Up till now we have been testing functions where the output is entirely predictable. In these cases, a handful of tests is usually enough to provide confidence that the software is working as expected. In the real world, however, you might be developing a complex piece of sofware to implement an entirely new algorithm, or model. In certain cases it might not even be clear what the expected outcome is meant to be. Things can be particularly challenging when the software is involves a stochastic element.

Let us consider a class to simulate the behaviour of a dice. One is provided in the dice package. Let's import it and see how it works.

from dice import Dice
help(Dice)

How could we test that the dice is fair?

Well, first of all we could check that the value of a dice roll is in range.

# dice/test/test_dice.py
def test_valid_roll():
    """ Test that a dice roll is valid. """

    # Intialise a standard, six-sided dice.
    dice = Dice()

    # Roll the dice.
    roll = dice.roll()

    # Check that the value is valid.
    assert roll > 0 and roll < 7

!pytest dice/test/test_dice.py::test_valid_roll

Great, that worked. Although, it could just be a fluke...

In practice, we need to check that the assertions hold repeatedly.

# dice/test/test_dice.py
def test_always_valid_roll():
    """ Test that a dice roll is "always" valid. """

    # Intialise a standard, six-sided dice.
    dice = Dice()

    # Roll the dice lots of times.
    for i in range(0, 10000):
        roll = dice.roll()

        # Check that the value is valid.
        assert roll > 0 and roll < 7

!pytest dice/test/test_dice.py::test_always_valid_roll

Okay, that's better. Or is it...

xkcd: random

Not again!

Perhaps we should test the average value. We know that this should equal the sum of the faces of the dice, divided by the number of sides, i.e. 3.5 for a six-sided dice.

# dice/test/test_dice.py
def test_average():
    """ Test that the average dice roll is correct. """

    # Intialise a standard, six-sided dice.
    dice = Dice()

    # Work out the expected average roll.
    exp = sum(range(1, 7)) / 6

    # Calculate the sum of the dice rolls.
    total = 0
    for i in range(0, 100000):
        total += dice.roll()

    # Check that the average matches the expected value.
    average = total / rolls
    assert average == pytest.approx(3.5, rel=1e-2)

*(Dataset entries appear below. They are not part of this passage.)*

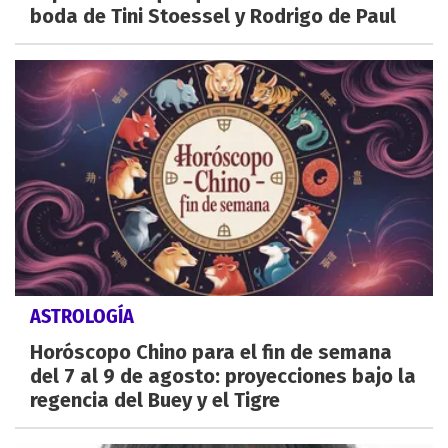
boda de Tini Stoessel y Rodrigo de Paul
ASTROLOGÍA
Horóscopo Chino para el fin de semana
del 7 al 9 de agosto: proyecciones bajo la
regencia del Buey y el Tigre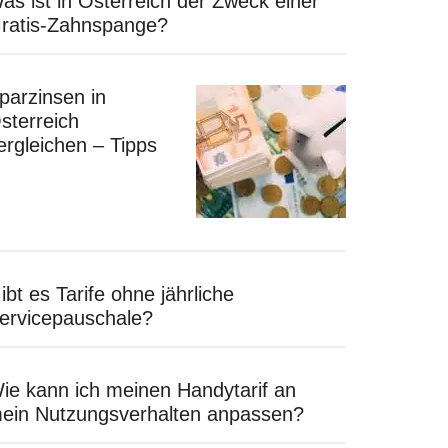
as ist in Österreich der Zweck einer
ratis-Zahnspange?
parzinsen in
sterreich
ergleichen – Tipps
ibt es Tarife ohne jährliche
ervicepauschale?
ie kann ich meinen Handytarif an
ein Nutzungsverhalten anpassen?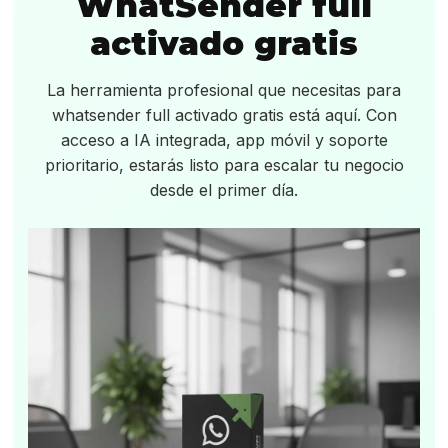
WhatSender full
activado gratis
La herramienta profesional que necesitas para
whatsender full activado gratis está aquí. Con
acceso a IA integrada, app móvil y soporte
prioritario, estarás listo para escalar tu negocio
desde el primer día.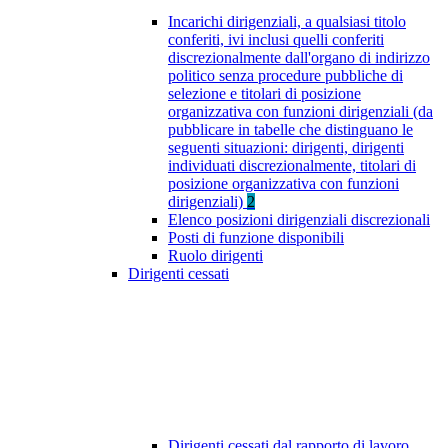
Incarichi dirigenziali, a qualsiasi titolo
conferiti, ivi inclusi quelli conferiti
discrezionalmente dall'organo di indirizzo
politico senza procedure pubbliche di
selezione e titolari di posizione
organizzativa con funzioni dirigenziali (da
pubblicare in tabelle che distinguano le
seguenti situazioni: dirigenti, dirigenti
individuati discrezionalmente, titolari di
posizione organizzativa con funzioni
dirigenziali)
2
Elenco posizioni dirigenziali discrezionali
Posti di funzione disponibili
Ruolo dirigenti
Dirigenti cessati
Dirigenti cessati dal rapporto di lavoro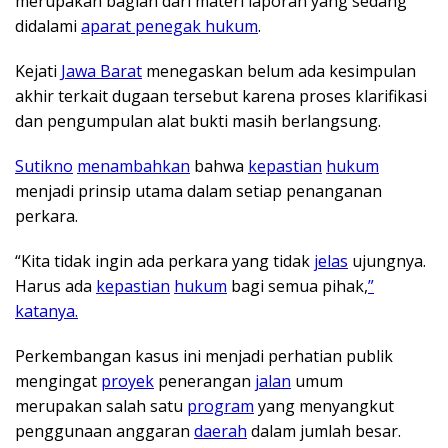
merupakan bagian dari materi laporan yang sedang
didalami
aparat penegak hukum
.
Kejati
Jawa Barat
menegaskan belum ada kesimpulan
akhir terkait dugaan tersebut karena proses klarifikasi
dan pengumpulan alat bukti masih berlangsung.
Sutikno
menambahkan
bahwa
kepastian
hukum
menjadi prinsip utama dalam setiap penanganan
perkara.
“Kita tidak ingin ada perkara yang tidak
jelas
ujungnya.
Harus ada
kepastian
hukum
bagi semua pihak,
”
katanya.
Perkembangan kasus ini menjadi perhatian publik
mengingat
proyek
penerangan
jalan
umum
merupakan salah satu
program
yang menyangkut
penggunaan anggaran
daerah
dalam jumlah besar.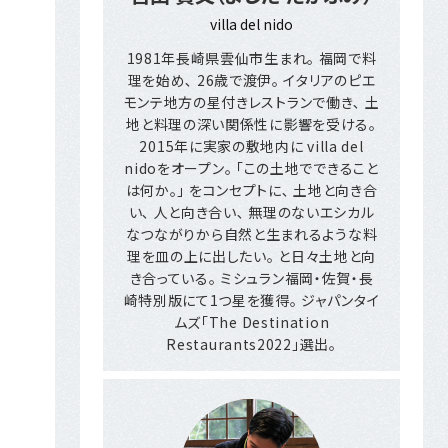
villa del nido
1981年長崎県雲仙市生まれ｡ 福岡で料
理を始め､ 26歳で渡伊｡ イタリアのピエ
モンテ地方の星付きレストランで働き､ 土
地と料理の深い関係性に影響を受ける｡
2015年に実家の敷地内に villa del
nidoをオープン｡ ｢この土地でできること
は何か｡｣ をコンセプトに､ 土地と向き合
い､ 人と向き合い､ 無理のないエシカル
なつながりから自然と生まれるような料
理を皿の上に出したい｡ と日々土地と向
き合っている｡ ミシュラン福岡・佐賀・長
崎特別版にて1つ星を獲得｡ ジャパンタイ
ムズ「The Destination
Restaurants2022」選出｡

!pytest dice/test/test_dice.py::test_average

Good... Hang on, hold your horses!

(1 + 3 + 4 + 6) / 4

Dang! We need to test that the distrubtion of outcomes is correct, i.e. that each of the six possible outcomes is equally likely.

# dice/test/test_dice.py
def test_fair():
    """ Test that a dice is fair. """

    # Intialise a standard, six-sided dice.
    dice = Dice()

    # Set the number of rolls.
    rolls = 1000000

    # Create a dictionary to hold the tally for each outcome.
    tally = {}
    for i in range(1, 7):
        tally[i] = 0

    # Roll the dice 'rolls' times.
    for i in range(0, rolls):
        tally[dice.roll()] += 1

    # Assert that the probability is correct.
    for i in range(1, 7):
        assert tally[i] / rolls == pytest.approx(1 / 6, 1e-2)

!pytest dice/test/test_dice.py::test_fair

Phew, thanks goodness! Testing is hard.

Exercise¶

Exercise 1¶

The file dice/test/test_dice.py contains an empty function, test_double_roll, for checking that the distribution for the sum of two six-sided dice rolls is correct. Fill in the body of this function and run pytest to verify that your test passes.

Hints:

For any two n-sided dice, the probability of the sum of two rolls being a value of x is given by:

$$p(x) = \frac{n - |x - (n+1)|}{n^2},\quad\mathrm{for}\ x=2\ \mathrm{to}\ 2n$$

We've provided a helper function called prob_double_roll(x, n) that will calculate this probability for you, i.e.

prob = prob_double_roll(4, 6)

will return the probability of rolling a sum of 4 with two six-sided dice.

Exercise 2¶

Parametrize your test so that it works for any pair of n-sided dice. Test it using pairs of five- and seven-sided dice.